# Exercise
Pick every line out of the entries below that has the string "Screenshot", and copy it.

Collected data:

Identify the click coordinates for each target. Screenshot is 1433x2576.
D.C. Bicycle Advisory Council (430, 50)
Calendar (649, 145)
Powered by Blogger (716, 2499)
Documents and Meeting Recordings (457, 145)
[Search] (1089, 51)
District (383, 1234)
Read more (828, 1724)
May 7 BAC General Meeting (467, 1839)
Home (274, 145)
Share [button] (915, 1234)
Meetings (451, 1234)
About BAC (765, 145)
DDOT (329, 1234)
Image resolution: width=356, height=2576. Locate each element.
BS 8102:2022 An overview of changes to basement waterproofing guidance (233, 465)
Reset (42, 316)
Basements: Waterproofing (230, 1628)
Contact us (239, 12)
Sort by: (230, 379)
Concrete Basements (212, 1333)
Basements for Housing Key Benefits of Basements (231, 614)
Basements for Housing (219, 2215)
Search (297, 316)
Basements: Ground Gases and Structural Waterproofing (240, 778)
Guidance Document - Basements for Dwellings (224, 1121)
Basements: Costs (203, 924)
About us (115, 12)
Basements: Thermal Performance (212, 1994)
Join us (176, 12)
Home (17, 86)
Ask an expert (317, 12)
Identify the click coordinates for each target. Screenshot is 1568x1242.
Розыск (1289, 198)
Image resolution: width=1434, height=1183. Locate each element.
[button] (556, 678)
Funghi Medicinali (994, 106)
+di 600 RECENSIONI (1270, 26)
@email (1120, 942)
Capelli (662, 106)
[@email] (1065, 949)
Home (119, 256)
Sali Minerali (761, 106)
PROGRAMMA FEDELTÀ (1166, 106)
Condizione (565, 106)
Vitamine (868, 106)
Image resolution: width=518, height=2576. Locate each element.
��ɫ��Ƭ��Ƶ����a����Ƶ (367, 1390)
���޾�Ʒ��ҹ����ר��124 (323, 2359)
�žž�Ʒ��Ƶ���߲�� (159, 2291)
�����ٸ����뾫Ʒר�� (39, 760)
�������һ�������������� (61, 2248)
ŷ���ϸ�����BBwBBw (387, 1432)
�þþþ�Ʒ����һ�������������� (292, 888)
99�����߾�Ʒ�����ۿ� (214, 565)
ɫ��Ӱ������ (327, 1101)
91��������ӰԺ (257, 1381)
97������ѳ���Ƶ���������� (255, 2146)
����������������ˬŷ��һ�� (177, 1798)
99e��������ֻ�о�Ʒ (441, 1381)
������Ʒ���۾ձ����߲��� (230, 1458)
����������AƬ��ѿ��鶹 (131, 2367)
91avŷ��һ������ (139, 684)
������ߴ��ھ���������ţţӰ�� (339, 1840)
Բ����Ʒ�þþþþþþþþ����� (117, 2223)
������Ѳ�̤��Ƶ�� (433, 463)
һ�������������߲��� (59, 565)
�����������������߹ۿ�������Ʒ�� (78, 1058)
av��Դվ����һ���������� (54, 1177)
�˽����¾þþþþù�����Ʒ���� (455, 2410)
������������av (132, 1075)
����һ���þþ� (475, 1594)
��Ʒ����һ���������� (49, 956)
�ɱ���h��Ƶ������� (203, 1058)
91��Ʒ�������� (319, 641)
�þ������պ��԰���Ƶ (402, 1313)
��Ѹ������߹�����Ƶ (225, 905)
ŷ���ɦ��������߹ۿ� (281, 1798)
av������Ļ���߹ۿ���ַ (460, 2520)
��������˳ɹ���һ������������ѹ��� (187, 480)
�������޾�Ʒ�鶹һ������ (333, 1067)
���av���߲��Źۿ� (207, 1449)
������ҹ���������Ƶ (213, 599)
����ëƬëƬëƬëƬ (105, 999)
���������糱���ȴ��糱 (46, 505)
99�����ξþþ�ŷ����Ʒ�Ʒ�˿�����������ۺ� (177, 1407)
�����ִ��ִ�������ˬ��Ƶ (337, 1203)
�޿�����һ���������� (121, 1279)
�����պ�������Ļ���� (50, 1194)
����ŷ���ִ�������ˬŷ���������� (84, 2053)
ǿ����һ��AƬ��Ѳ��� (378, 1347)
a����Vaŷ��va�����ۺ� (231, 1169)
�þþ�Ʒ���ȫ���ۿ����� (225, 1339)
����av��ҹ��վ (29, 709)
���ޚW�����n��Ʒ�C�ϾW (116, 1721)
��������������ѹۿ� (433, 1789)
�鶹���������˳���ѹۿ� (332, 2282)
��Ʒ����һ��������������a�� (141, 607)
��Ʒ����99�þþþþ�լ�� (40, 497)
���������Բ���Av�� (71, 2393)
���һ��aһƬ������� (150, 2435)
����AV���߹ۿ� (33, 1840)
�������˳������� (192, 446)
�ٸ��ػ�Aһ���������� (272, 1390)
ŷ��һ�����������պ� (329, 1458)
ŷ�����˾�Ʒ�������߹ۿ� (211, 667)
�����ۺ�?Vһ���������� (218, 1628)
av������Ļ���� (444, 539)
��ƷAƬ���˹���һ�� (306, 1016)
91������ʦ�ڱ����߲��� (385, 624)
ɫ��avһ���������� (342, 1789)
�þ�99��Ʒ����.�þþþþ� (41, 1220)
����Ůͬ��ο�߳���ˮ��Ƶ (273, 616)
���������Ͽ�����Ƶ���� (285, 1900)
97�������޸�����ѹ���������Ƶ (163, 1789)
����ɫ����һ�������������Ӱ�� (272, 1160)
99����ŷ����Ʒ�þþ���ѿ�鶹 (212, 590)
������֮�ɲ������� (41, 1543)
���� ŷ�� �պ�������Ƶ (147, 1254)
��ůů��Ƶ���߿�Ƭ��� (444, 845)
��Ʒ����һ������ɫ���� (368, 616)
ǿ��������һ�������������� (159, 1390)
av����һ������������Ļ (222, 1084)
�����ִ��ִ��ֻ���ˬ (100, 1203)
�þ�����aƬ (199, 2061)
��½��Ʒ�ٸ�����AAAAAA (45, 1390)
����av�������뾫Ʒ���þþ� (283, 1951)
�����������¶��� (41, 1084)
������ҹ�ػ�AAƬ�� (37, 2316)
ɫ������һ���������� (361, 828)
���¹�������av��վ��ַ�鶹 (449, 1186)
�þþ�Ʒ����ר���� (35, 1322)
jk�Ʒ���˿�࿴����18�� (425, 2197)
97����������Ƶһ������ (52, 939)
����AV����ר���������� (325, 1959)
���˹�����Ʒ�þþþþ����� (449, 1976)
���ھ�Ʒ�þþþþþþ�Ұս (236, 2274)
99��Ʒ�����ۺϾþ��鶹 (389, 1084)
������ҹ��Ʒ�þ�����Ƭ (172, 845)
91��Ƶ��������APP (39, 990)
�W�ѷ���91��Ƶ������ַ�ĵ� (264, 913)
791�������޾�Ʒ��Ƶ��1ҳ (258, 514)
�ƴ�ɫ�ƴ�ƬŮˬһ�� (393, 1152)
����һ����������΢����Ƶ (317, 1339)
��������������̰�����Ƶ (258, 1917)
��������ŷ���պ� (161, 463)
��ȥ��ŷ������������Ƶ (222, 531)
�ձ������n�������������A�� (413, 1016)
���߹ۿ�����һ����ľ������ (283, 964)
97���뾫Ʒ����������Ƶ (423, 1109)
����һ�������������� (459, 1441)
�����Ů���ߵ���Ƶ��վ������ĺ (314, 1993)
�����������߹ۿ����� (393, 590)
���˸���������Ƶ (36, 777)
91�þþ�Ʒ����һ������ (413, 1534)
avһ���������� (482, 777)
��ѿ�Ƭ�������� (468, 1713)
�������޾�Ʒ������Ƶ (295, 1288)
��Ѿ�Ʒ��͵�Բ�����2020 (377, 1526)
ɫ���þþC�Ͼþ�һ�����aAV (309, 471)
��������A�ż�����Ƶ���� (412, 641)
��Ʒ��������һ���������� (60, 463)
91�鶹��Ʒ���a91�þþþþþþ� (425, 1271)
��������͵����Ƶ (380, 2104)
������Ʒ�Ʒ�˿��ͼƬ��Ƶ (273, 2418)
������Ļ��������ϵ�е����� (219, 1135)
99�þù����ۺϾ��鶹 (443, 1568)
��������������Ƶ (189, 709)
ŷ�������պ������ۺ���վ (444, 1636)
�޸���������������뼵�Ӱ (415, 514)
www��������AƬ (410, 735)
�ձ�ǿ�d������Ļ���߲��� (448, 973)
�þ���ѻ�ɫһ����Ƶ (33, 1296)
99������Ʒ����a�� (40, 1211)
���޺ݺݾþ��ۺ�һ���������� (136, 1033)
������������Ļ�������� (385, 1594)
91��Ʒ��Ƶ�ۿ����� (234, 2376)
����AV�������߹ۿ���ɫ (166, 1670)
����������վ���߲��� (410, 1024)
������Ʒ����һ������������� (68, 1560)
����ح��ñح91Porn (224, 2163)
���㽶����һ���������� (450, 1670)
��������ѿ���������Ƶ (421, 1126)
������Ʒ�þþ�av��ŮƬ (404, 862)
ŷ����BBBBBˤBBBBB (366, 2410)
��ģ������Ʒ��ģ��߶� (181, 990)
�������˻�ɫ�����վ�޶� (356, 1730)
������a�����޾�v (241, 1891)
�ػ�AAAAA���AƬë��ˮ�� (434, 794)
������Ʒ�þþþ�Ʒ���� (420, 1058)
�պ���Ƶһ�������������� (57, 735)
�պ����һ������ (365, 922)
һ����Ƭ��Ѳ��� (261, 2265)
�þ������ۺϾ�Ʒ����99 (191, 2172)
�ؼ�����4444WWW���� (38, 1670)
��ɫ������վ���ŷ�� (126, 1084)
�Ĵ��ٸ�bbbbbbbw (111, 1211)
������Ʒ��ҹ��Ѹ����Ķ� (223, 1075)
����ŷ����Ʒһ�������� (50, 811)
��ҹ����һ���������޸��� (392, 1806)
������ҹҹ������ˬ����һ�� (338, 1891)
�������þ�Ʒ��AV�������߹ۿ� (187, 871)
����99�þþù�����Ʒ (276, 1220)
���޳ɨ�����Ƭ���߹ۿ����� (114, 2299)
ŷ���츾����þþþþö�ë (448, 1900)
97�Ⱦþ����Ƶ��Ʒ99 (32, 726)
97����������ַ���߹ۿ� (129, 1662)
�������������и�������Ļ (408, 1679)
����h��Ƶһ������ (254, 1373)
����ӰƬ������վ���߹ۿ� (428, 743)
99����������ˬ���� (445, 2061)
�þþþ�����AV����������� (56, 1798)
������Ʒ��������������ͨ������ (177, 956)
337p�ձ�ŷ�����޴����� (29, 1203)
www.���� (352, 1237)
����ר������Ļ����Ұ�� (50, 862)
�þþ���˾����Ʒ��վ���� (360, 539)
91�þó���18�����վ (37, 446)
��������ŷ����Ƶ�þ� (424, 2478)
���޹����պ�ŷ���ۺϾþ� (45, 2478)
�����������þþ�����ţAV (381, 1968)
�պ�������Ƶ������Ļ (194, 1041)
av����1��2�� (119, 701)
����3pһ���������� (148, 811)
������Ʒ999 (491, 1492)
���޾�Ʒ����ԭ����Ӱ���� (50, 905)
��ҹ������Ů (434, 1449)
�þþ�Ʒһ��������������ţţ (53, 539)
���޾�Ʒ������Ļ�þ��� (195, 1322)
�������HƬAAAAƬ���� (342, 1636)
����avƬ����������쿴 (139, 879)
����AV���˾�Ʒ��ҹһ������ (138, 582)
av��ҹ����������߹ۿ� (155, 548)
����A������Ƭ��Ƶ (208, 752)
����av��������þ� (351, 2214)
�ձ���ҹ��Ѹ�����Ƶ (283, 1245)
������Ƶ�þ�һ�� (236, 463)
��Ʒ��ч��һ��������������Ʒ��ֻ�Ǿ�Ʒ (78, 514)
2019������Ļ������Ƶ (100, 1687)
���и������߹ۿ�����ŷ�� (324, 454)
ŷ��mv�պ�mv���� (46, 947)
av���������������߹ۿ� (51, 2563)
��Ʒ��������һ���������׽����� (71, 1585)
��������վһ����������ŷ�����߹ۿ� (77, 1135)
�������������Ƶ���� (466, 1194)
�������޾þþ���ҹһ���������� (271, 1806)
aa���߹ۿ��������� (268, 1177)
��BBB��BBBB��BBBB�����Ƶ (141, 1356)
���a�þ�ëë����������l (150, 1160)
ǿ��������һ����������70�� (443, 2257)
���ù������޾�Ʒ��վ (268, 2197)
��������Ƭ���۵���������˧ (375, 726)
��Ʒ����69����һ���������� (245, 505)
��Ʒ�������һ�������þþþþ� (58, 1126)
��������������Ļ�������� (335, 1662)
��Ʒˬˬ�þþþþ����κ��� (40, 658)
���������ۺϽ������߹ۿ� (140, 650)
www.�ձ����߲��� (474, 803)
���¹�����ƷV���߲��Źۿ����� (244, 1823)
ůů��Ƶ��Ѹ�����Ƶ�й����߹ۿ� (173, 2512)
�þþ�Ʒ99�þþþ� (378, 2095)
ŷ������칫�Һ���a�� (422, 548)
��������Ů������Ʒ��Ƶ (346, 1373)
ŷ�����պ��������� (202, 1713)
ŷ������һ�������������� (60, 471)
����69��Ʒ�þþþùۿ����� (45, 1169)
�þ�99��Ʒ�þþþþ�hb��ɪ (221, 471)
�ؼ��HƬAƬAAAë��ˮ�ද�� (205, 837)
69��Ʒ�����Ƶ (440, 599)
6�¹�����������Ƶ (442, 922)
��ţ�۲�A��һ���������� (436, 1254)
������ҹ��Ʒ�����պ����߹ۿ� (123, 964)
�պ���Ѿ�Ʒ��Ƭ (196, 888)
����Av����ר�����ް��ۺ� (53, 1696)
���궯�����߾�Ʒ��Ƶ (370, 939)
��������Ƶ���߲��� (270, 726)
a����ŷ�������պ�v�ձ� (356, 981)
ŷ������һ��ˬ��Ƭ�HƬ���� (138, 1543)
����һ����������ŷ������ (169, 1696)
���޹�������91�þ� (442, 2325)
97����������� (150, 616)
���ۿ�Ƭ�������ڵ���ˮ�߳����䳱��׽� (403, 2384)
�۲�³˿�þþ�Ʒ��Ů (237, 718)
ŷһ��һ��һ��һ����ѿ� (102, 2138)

# Solved exercise
Identify the click coordinates for each target. Screenshot is 1433x2576.
Identify the click coordinates for each target. Screenshot is 1568x1242.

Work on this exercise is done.